Services in the Badger Data Platform
Benefits of the Badger Data Platform
As our institutional data grows in complexity and volume, it is essential to provide the structure and support necessary for managing and analyzing it effectively. Historically, data-related services were independent of each other and didn’t always connect.
The Badger Data Platform provides a centralized, scalable, and flexible means of managing UW–Madison’s data to give our data consumers a clearer understanding of institutional data.
Historical environment
- Each system had its own security model.
- Joining datasets across systems was a difficult and error-prone process.
- Data sources often disagreed.
- Replicating data was the default and often the only solution.
Badger Data Platform
- Uses a single security model, based on data governance domains.
- Provides a location to analyze data from multiple warehouses, cloud applications, and systems in a single query.
- Designed to grow with the university’s ever-changing data environment.
In the Badger Data Platform, users no longer have to set up multiple data connections and drivers on their computers. They won’t have to request and manage security roles across different data sources. Lastly, multiple queries against each data source do not need to be run and then copied to a local source to combine them.
How data moves through the Badger Data Platform
Data that needs to be transformed, snapshotted, or exceeds the source system’s capabilities to be consumed directly can be processed into the Badger Data Warehouse. Denodo provides a single place to connect to data so that users can easily find and query data from many sources, such as the Badger Data Warehouse. Tableau is one of the many ways data can be consumed in the platform and serves as a location for both official institutional dashboards and divisional analysis dashboards.

Badger Data Platform details
The Badger Data Platform consists of multiple services and tools designed to complement each other. Below is a high-level visual that describes the platform’s core components and how they connect or relate to each other. A full written description follows the image.

Data source layer. At the bottom of the diagram, we identify some examples of the institution’s many data sources and lines of business. These data sources may include enterprise transactional systems such as the Student Information System (SIS), cloud platforms like Salesforce, or structured but external databases or warehouses like Amazon Redshift or Google BigQuery.
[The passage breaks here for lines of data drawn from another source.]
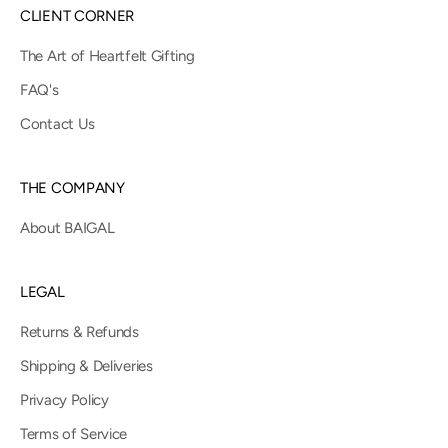
CLIENT CORNER
The Art of Heartfelt Gifting
FAQ's
Contact Us
THE COMPANY
About BAIGAL
LEGAL
Returns & Refunds
Shipping & Deliveries
Privacy Policy
Terms of Service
Data processing layer. As you move up the diagram, the next layer shows the various ways data can be accessed or extracted from those systems. For less structured data, such as system logs, data streaming tools can process the data. For processing data from transactional systems, we may use enterprise ETL (Extract, Load, Transform) tools, and systems that are performant enough can be accessed directly without replication.
Data storage layer. The next layer focuses on replicated data that needs to be stored in either the Badger Data Warehouse or the Badger Data Lake (coming soon). These tools serve a common purpose, but they meet different needs. Data that can be structured is best stored in a database, such as a warehouse, for ease of querying and updating. Unstructured or less structured data, such as log files, can be held in lake objects.
Data access layer. The data access layer, Badger Data Connect, provides a common tool for users to connect to the many sources of data from the lower layers using their single sign-on credentials and a common security and governance model. This layer helps provide semantic meaning to data from disparate sources, allowing users to query multiple systems in a single location.
It’s important to note that the arrows in the diagram that feed into the data access layer may come from the Lake, Warehouse, or directly from a source. This gives us the flexibility to apply different services as the use cases and system capabilities allow.
Data tools layer. The very top of the diagram represents the many tools adopted by the university that consume data from the Platform. While enterprise tools such as APIs or official Tableau dashboards will rely on the Platform for data, end-users will also need to bring their own tools to connect to the same data, such as:
- Data visualization tools (Tableau Desktop, Power BI).
- SQL editors (DBeaver).
- Code and scripting tools (Python, R Studio).
- Browser-based Denodo marketplace
Regardless of the tools used to connect to the data access layer, users see the same views of data based on their security and get the same results.